Review Burung-burung Manyar (Y.B. Mangunwijaya)



Ini review novel “Burung-Burung Manyar” ala aku ya.😊

Novel “Burung-Burung Manyar” 
Penulis        : Yusuf Bilyarta Mangunwijaya (Y.B. Mangunwijaya) atau Romo Mangun
Penerbit      : Kompas
Isi/Ukuran : 406 halaman; 20 cm
ISBN             : 978-9-797-098421
Cetakan 1   : 2014
Cetakan 5   : Juni 2016

Tokoh utama: Teto, Atik, Mayor Verbruggen .

Konflik batin yang dialami Teto, si tokoh utama dalam novel ini. Teto adalah anak tunggal dari pasangan Letnan Barjabasuki (keturunan keraton yang lulus dari Akademi Belanda) daan Maurice, ibunya keturunan Indo-Belanda. Keluarganya mengabdi pada pihak Belanda. Novel ini menceritakan konflik batin yang dialami Teto, mulai ia remaja sampai ia dewasa. Ia sempat bergabung dengan Belanda sebagai tentara KNIL.

Mungkin sudah banyak yang membahas isi novel ini yang menyorot konflik batin yang dialami Teto, si tokoh utama novel ini. Saya sih penasaran mengapa Romo Mangun membuat judul novelnya Burung-burung Manyar. Jadi saya hanya mengambil atau membahas dari sudut itu saja ya.

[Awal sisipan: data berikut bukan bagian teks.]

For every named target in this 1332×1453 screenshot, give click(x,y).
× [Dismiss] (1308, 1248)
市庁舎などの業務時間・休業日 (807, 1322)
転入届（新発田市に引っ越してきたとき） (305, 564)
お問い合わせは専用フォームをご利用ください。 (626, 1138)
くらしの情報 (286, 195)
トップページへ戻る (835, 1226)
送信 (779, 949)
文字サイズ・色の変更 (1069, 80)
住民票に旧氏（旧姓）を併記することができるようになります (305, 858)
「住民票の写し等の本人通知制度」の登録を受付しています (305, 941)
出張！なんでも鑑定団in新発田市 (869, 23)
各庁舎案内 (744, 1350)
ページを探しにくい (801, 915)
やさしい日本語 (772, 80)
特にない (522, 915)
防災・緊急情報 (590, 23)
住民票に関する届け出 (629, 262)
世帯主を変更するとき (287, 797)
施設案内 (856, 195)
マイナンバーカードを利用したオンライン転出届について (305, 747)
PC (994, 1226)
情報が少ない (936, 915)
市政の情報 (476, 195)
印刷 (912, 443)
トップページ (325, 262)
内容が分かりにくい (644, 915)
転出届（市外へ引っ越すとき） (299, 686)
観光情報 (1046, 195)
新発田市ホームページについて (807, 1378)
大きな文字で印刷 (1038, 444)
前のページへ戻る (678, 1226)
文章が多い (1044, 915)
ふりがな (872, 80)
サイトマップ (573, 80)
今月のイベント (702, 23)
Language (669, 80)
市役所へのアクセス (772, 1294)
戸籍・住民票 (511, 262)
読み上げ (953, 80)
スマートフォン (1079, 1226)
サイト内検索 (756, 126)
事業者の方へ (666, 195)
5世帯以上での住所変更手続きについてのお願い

Judul novel ini diambil dari disertasi Doktoranda Larasati Janakatamsi alias Atik yang membahas Burung-burung Manyar. Atik adalah gadis dari masa lalu Teto. Burung-burung manyar adalah pencuri padi yang pandai membuat sarang berbentuk pertut  dan berpipa ke bawah (Mangunwijaya: 311)

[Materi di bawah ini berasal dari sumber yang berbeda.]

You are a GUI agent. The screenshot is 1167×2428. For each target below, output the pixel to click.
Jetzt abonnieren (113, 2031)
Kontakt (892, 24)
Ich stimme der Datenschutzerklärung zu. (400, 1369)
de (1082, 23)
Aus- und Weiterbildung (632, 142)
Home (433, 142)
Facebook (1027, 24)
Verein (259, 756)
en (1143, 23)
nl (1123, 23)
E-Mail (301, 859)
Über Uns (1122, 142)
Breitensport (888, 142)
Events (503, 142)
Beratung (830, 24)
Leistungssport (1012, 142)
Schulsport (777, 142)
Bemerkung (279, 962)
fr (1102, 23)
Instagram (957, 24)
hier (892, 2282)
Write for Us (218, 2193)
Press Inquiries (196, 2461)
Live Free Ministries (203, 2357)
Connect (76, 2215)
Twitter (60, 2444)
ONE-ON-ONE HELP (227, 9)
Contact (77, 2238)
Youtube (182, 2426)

"Apa relevansi penelitian terhadap pembangunan kehidupan kita sebagai nasional yang masih muda", tanya si penguji. Larasati menjelaskan tentang kisah tragis burung-burung manyar jantan. Mereka harus membangun sarang yang rapi dan dan becitra perlindungan (Mangunwijaya: hal. 312. Sarang yang dibangun dari alang-alang  atau daun-daun tebu atau daun-daun yang panjang. Sementara itu betina hanya melihat saja. Kemudian manyar betina akan memilih rancangan sarang dan memilih yang terbaik dan berkenan di hati mereka (hal. 313). Yang terpilih pasti bahagia karena karya dipilih, sementara manyar jantan yang tidak terpilih dibongkar hingga rusak. Manyar-manyar jantan yang frustasi mencari alang-alang lagi bahan untuk membangun sarang baru. Dari manakah perilaku pantang menyerah ini muncul?

Pada akhirnya, pembahasan Atik mengarah pada citra diri atau jati diri atau Innerlichkeit dalam Bahasa Jerman, sesuatu sumber kesadaran diri di dalam lubuk kedalaman hakikat kita yang masih serba misteri ini (Mangunwijaya: hal. 317).  Menurut Atik, burung-burung manyar  bukan hanya membangun sarang burung, melainkan bahasa Pembangunan itu sendiri yang mengejawantah ke dalam sikap dan emosi yang dpaat tercatata oleh mata manusia, tertangkap telinga manusia (Mangunwijaya: hal 318). Selanjutnya ada paparan untuk mencari arti dan makna untuk memahamai burung manyar ataupun makhluk hidup lainnya. Paparan menarik yang agak filosofis ada pada halaman 316-319.

Novel sangat menarik karena membahas berbagai hal filosofis, mitos, legenda bahkan sejarah. Sungguh Romo Mangun sangat pintar meramu semua itu menjadi bacaan yang tidak membsankan meski ada pembahasan sejarah juga. Ada beberapa istilah/kata bahasa Jawa, tetapi itu kemudian diberikan arti pada halaman tersebut.  Novel ini direkomendasikan pokoknya.

Catatan:

Sebelumnya novel ini dicetak oleh Penerbit Djambatan pada tahun 1981.